Do not waste your time on this movie. I repeat, do not waste your time on Key.

Key, directed by Rob Hamilton, is an incredibly unexciting film that follows Pathologist Martin Revell (Nathan Sapsford) after he finds a mysterious key in a suicide victim’s stomach. Instead of depositing the key into the evidence file, which he should have done, Revell steals it, and it leads him on an extremely pointless journey filled with unanswered questions.

Pathologist Revell can be described in three words: depressing, drinker, and awkward. I do feel terrible for him, seeing as his beautiful wife died two years ago, but that does not grant him the right to (1) be an asshole at the bar or (2) ask a random lady out when they meet at the morgue.
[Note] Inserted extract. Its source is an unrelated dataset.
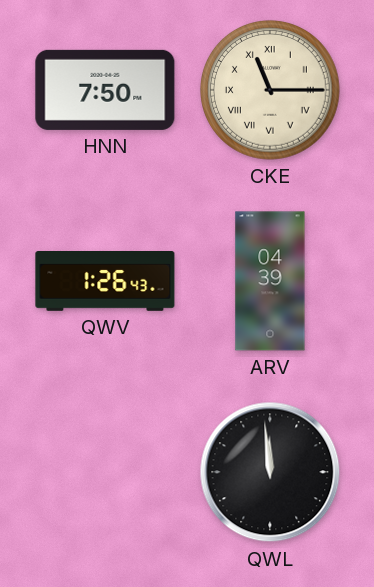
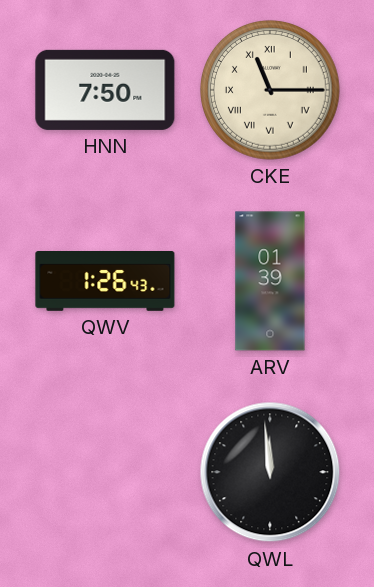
ARV: 04:39 -> 01:39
But I despise the lady he asks out even more. Her name is Claire Shoe (Jessica Nicole Webb), the suicide victim’s daughter, and she is freaking psycho. She, I guess, has absolutely no life because she continuously follows Revell around, even breaking into his home. When she is invited over for wine, she begins to sneak around his house, trying to locate the key. If I had been Revell, I would have requested a restraining order against Shoe, and I would have tried to leave town.

In one particular scene, Revell realizes that his wife might have once possessed the key, so he begins to rewind old home videos to locate it. And of course, so the movie can continue, Revell sees his wife holding the key and acting insane. After seeing his wife holding the key, Revell acts completely surprised and shocked. I mean, what the hell, Revell?! While you lived with your wife, you didn’t notice her holding a huge black key? Really? I guess we can tack one more word to his character: clueless.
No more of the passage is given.